Re: Chiarisco un'equivoco
Non capisco perchè te la prendi tanto, guarda che c'è gente che lavora e non può stare 24 ore su 24 a rispondere ai tuoi discorsi punto per punto.
Poi non comprendo perchè travisi le mie parole...ad esempio non ho mai riferito di ritenermi superiore a nessuno o di essere in grado di fondare un partito...come vedi sei tu quello che giudica gli altri senza conoscerli.Io ti ho risposto sempre con rispetto, senza MAI insultarti o ritenendomi superiore a te o ad altri: pare tuttavia, che la cosa non voglia essere reciproca (di certo non per volontà mia).
Re: Chiarisco un'equivoco
> Non capisco perchè te la prendi tanto, guarda che
> c'è gente che lavora e non può stare 24 ore su 24 a
> rispondere ai tuoi discorsi punto per punto.
> Poi non comprendo perchè travisi le mie parole...ad
> esempio non ho mai riferito di ritenermi superiore
> a nessuno o di essere in grado di fondare un
> partito...come vedi sei tu quello che giudica gli
> altri senza conoscerli.Io ti ho risposto sempre con
> rispetto, senza MAI insultarti o ritenendomi
> superiore a te o ad altri: pare tuttavia, che la
> cosa non voglia essere reciproca (di certo non per
> volontà mia).
>
>
Dai su... Va bene... Hai ragione tu... O essere superiore...

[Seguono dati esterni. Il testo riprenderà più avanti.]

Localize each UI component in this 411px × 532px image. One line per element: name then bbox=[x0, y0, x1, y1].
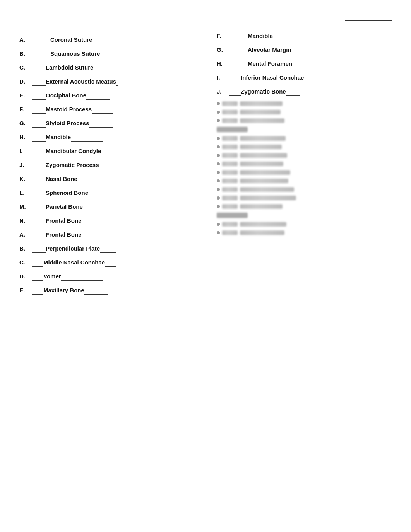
underline-pre bbox=[32, 133, 46, 142]
item-bone-name: Lambdoid Suture bbox=[46, 64, 93, 71]
underline-pre bbox=[229, 32, 248, 40]
list-item: J. Zygomatic Bone bbox=[217, 87, 392, 96]
item-content: Frontal Bone bbox=[32, 217, 107, 225]
item-bone-name: Mental Foramen bbox=[248, 60, 292, 67]
item-bone-name: Perpendicular Plate bbox=[46, 245, 100, 252]
list-item: C. Lambdoid Suture bbox=[19, 63, 209, 72]
underline-post bbox=[77, 175, 105, 183]
list-item: I. Mandibular Condyle bbox=[19, 147, 209, 155]
item-bone-name: Mandible bbox=[46, 134, 71, 140]
blurred-text bbox=[240, 110, 281, 114]
blurred-section-title bbox=[217, 213, 248, 218]
underline-pre bbox=[32, 272, 43, 281]
blurred-item bbox=[217, 110, 392, 114]
blurred-item bbox=[217, 230, 392, 235]
item-bone-name: Mandible bbox=[248, 32, 273, 39]
underline-pre bbox=[32, 36, 50, 44]
item-label: H. bbox=[19, 133, 32, 141]
underline-pre bbox=[32, 147, 46, 155]
item-content: Styloid Process bbox=[32, 119, 113, 128]
underline-post bbox=[86, 91, 110, 100]
item-bone-name: Squamous Suture bbox=[50, 50, 100, 57]
main-content: A. Coronal Suture B. Squamous Suture C. … bbox=[19, 32, 392, 300]
blurred-label bbox=[222, 204, 238, 209]
blurred-section-1 bbox=[217, 101, 392, 235]
frontal-view-items: A. Frontal Bone B. Perpendicular Plate C… bbox=[19, 230, 209, 295]
item-content: Mental Foramen bbox=[229, 60, 301, 68]
blurred-item bbox=[217, 162, 392, 166]
underline-post bbox=[82, 230, 107, 239]
underline-pre bbox=[32, 77, 46, 86]
item-label: B. bbox=[19, 244, 32, 252]
underline-post bbox=[100, 244, 116, 253]
blurred-dot bbox=[217, 102, 220, 105]
underline-post bbox=[61, 272, 103, 281]
blurred-text bbox=[240, 204, 283, 209]
item-label: K. bbox=[19, 175, 32, 183]
item-label: B. bbox=[19, 49, 32, 58]
underline-pre bbox=[32, 119, 46, 128]
item-content: Nasal Bone bbox=[32, 175, 105, 183]
underline-pre bbox=[32, 189, 46, 197]
underline-post bbox=[99, 161, 115, 169]
item-content: Mandibular Condyle bbox=[32, 147, 113, 155]
item-content: Occipital Bone bbox=[32, 91, 110, 100]
list-item: G. Styloid Process bbox=[19, 119, 209, 128]
blurred-item bbox=[217, 196, 392, 200]
underline-post bbox=[304, 73, 306, 82]
blurred-text bbox=[240, 179, 288, 183]
item-bone-name: Styloid Process bbox=[46, 120, 89, 126]
item-bone-name: Occipital Bone bbox=[46, 92, 86, 99]
list-item: D. External Acoustic Meatus bbox=[19, 77, 209, 86]
blurred-text bbox=[240, 101, 283, 106]
blurred-dot bbox=[217, 179, 220, 182]
underline-post bbox=[88, 189, 111, 197]
item-bone-name: Frontal Bone bbox=[46, 231, 82, 238]
blurred-label bbox=[222, 230, 238, 235]
underline-post bbox=[83, 203, 106, 211]
list-item: E. Occipital Bone bbox=[19, 91, 209, 100]
blurred-label bbox=[222, 179, 238, 183]
underline-pre bbox=[32, 244, 46, 253]
item-label: C. bbox=[19, 258, 32, 266]
blurred-dot bbox=[217, 162, 220, 165]
item-content: Lambdoid Suture bbox=[32, 63, 112, 72]
blurred-dot bbox=[217, 231, 220, 234]
item-label: F. bbox=[217, 32, 229, 40]
blurred-item bbox=[217, 179, 392, 183]
item-bone-name: Zygomatic Process bbox=[46, 162, 99, 168]
underline-pre bbox=[32, 161, 46, 169]
blurred-text bbox=[240, 153, 287, 158]
list-item: N. Frontal Bone bbox=[19, 217, 209, 225]
blurred-text bbox=[240, 222, 286, 227]
item-bone-name: Middle Nasal Conchae bbox=[43, 259, 105, 266]
item-label: J. bbox=[217, 87, 229, 95]
blurred-label bbox=[222, 162, 238, 166]
underline-post bbox=[292, 60, 301, 68]
underline-pre bbox=[229, 60, 248, 68]
blurred-text bbox=[240, 170, 290, 175]
item-label: L. bbox=[19, 189, 32, 197]
blurred-text bbox=[240, 187, 294, 192]
underline-pre bbox=[32, 203, 46, 211]
underline-pre bbox=[32, 49, 50, 58]
blurred-dot bbox=[217, 111, 220, 114]
right-column: F. Mandible G. Alveolar Margin H. Mental… bbox=[209, 32, 392, 300]
blurred-item bbox=[217, 170, 392, 175]
blurred-text bbox=[240, 230, 284, 235]
item-label: E. bbox=[19, 91, 32, 99]
list-item: K. Nasal Bone bbox=[19, 175, 209, 183]
blurred-section-title bbox=[217, 127, 248, 132]
blurred-label bbox=[222, 222, 238, 227]
underline-post bbox=[92, 105, 113, 114]
item-label: I. bbox=[19, 147, 32, 155]
underline-post bbox=[116, 77, 118, 86]
item-content: Inferior Nasal Conchae bbox=[229, 73, 306, 82]
item-label: A. bbox=[19, 36, 32, 44]
list-item: I. Inferior Nasal Conchae bbox=[217, 73, 392, 82]
blurred-dot bbox=[217, 119, 220, 122]
list-item: M. Parietal Bone bbox=[19, 203, 209, 211]
blurred-item bbox=[217, 136, 392, 141]
underline-post bbox=[82, 217, 107, 225]
item-label: F. bbox=[19, 105, 32, 113]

Un soldato da solo non può fare la guerra, ed io sono stufo. Potrai dire di aver avuto l'ultima parola, spero almeno che in questo modo il tuo ego risulti soddisfatto.
Ciao
Dai, fate pace....
Non è questo il luogo per discutere di certe cose: qui si doveva parlare della riforma dell'esame di stato, non del partito più bello!
x Lex: secondo me esageri quando dici che la politica è tutta uguale, forse sei rimasto deluso da qualcuno in particolare, ma credo che ci siano delle persone che a prescindere dallo schieramento politico siano oneste...
x "puntini puntini" alias (...):non facciamo giudizi avventati (tipo su chi è più vicino a Cristo o meno).
Stringetevi la mano e "volemose tutti bene"!
Re: Dai, fate pace....
> Non è questo il luogo per discutere di certe cose:
> qui si doveva parlare della riforma dell'esame di
> stato, non del partito più bello!
> x Lex: secondo me esageri quando dici che la
> politica è tutta uguale, forse sei rimasto deluso
> da qualcuno in particolare, ma credo che ci siano
> delle persone che a prescindere dallo schieramento
> politico siano oneste...
> x "puntini puntini" alias (...):non facciamo
> giudizi avventati (tipo su chi è più vicino a
> Cristo o meno).
> Stringetevi la mano e "volemose tutti bene"!
>
Ok, ... chiedo scusa a (lex) se (involontariamente) lo ho offeso.
(Ci penserà la Storia a darci ragione...)
Re: Chiarisco un'equivoco
>Dai su... Va bene... Hai ragione tu... O essere
>superiore...
>Un soldato da solo non può fare la guerra, ed io
>sono stufo. Potrai dire di aver avuto l'ultima
>parola, spero almeno che in questo modo il tuo ego
>risulti soddisfatto.
>Cia
Vedi che travisi le mie parole? Se uno vuole discutere pacificamente con te, è un esaltato che si crede superiore...
Forse ho esagerato nel dire che tutta la politica è male:ci sono sicuramente delle brave persone da qualche parte...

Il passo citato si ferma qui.